*** Data shown Section Begins ***
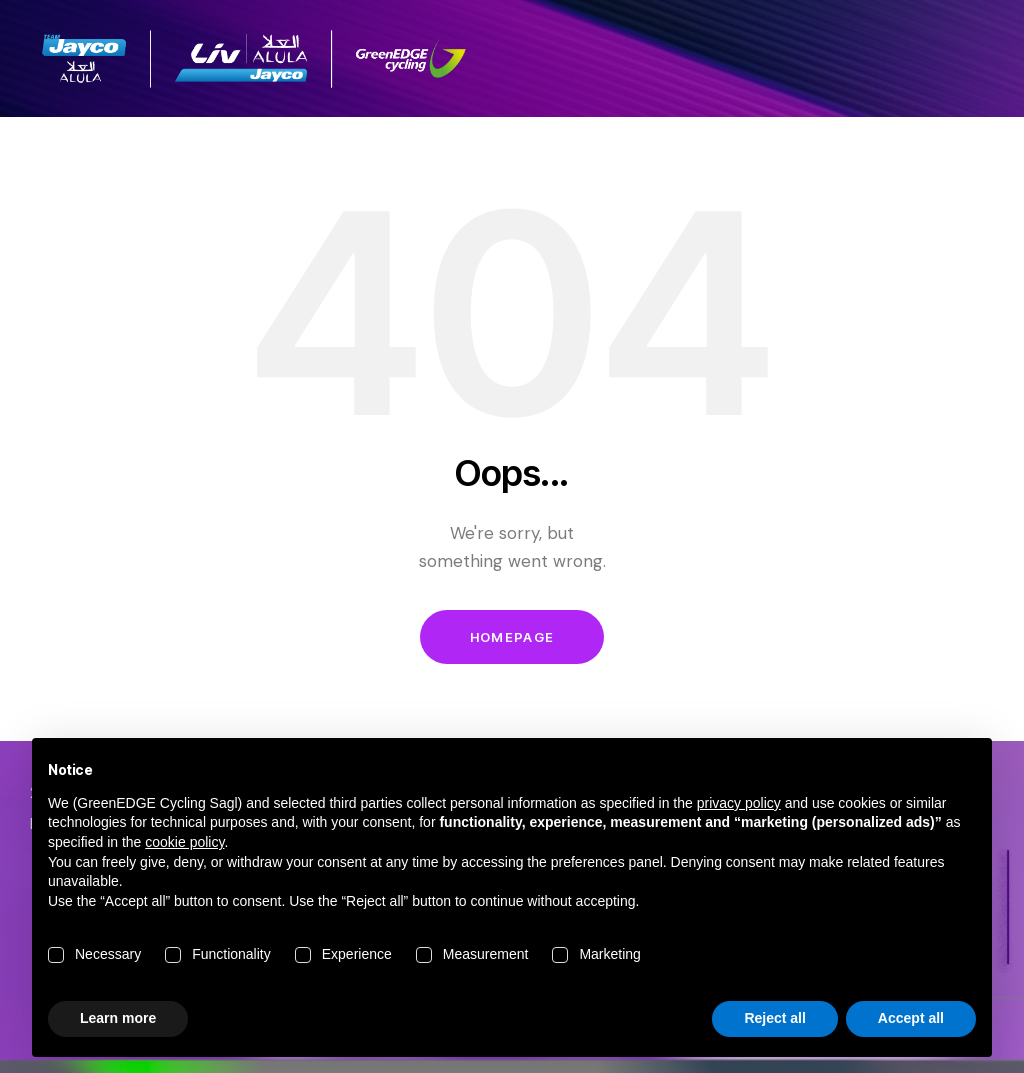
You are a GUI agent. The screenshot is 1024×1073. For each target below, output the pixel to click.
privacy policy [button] (739, 803)
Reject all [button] (774, 1018)
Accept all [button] (911, 1018)
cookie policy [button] (184, 842)
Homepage (512, 637)
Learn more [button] (118, 1018)
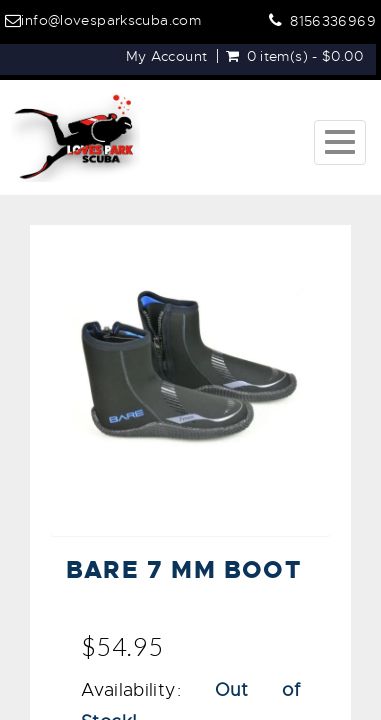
*** Data shown Section Ends ***
What the task asks: Retype the lines from the one containing "privacy policy [button] (739, 803)" down to the last line of the records, both included, exactly and nothing more. Pictures stay out.

Result:
privacy policy [button] (739, 803)
Reject all [button] (774, 1018)
Accept all [button] (911, 1018)
cookie policy [button] (184, 842)
Homepage (512, 637)
Learn more [button] (118, 1018)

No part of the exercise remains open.